Member of the National Assembly for Eure's 2nd constituency
- Incumbent
- Assumed office 22 June 2022
- Preceded by: Fabien Gouttefarde

Municipal councillor of Le Neubourg
- Incumbent
- Assumed office 15 March 2020
- Mayor: Isabelle Vauquelin

Personal details
- Born: 9 December 1970 (age 55) Rouen, France
- Party: National Rally
- Occupation: Cleaner

= Katiana Levavasseur =

French politician

Katiana Levavasseur, Member of the second constituency of the Eure

Katiana Levavasseur (born 9 December 1970) is a French politician of the National Rally and is a Member of the National Assembly for Eure's 2nd constituency. She was elected during the 2022 French legislative election and defeated outgoing deputy Fabien Gouttefarde.

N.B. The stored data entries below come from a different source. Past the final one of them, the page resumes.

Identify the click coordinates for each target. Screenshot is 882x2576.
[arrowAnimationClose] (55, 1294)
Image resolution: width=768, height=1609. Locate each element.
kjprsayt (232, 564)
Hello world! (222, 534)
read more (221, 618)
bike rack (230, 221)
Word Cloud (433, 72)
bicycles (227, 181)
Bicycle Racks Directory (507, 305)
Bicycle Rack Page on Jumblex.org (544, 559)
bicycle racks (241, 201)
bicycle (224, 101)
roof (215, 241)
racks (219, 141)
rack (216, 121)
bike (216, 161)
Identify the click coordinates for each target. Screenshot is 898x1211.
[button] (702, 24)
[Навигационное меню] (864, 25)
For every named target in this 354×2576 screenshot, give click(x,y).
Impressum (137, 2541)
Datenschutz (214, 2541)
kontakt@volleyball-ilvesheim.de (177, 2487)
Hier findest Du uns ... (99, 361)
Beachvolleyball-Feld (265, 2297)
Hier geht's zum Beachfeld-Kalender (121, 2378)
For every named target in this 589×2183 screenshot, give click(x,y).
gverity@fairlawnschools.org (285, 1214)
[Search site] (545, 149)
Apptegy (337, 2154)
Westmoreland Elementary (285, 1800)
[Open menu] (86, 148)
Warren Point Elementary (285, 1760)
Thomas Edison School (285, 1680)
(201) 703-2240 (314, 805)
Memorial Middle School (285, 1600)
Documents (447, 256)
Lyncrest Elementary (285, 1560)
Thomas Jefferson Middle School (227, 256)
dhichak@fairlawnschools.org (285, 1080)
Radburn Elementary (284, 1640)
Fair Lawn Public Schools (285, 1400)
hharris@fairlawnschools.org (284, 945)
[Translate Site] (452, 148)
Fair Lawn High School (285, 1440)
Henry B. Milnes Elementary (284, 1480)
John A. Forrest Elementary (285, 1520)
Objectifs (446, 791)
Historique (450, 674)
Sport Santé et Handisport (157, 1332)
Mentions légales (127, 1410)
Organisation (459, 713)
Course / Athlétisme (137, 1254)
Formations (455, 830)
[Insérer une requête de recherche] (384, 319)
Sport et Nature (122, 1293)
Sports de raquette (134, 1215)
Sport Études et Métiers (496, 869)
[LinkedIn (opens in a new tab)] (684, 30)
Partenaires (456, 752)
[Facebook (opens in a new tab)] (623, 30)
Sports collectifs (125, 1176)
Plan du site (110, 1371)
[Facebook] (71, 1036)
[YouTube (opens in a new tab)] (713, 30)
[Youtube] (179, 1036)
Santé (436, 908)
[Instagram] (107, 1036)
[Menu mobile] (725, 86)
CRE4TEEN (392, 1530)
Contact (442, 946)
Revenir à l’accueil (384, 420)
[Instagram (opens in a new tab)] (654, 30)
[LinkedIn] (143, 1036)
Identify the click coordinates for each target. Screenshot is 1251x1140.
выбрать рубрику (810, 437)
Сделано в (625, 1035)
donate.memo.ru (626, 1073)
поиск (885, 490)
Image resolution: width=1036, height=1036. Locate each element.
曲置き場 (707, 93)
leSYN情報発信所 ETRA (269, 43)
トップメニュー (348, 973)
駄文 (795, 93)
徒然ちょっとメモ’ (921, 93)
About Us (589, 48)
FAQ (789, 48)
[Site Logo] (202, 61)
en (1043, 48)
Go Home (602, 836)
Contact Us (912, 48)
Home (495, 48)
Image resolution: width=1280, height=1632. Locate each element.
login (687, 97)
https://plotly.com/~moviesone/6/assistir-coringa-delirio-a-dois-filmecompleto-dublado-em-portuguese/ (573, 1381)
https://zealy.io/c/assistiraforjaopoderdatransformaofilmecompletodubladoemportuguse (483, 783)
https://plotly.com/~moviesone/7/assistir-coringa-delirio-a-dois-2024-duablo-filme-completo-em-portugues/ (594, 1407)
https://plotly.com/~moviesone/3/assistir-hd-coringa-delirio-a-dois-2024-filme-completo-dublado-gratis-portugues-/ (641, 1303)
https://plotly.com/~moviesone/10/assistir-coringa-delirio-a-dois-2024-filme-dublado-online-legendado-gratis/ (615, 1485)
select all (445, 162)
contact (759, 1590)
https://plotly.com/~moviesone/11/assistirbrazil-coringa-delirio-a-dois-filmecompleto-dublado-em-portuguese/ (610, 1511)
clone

Levavasseur worked as a cleaner and a maintenance technician at an E.Leclerc supermarket. During her campaign, she stated that she wanted to defend "the employment of France's unskilled workers." A profile by France 24 noted that Levavasseur's election (along with other newly elected deputies such as Rachel Keke) indicated a growing trend of elected politicians from lower economic backgrounds taking up office.

She is a municipal councilor of Neubourg.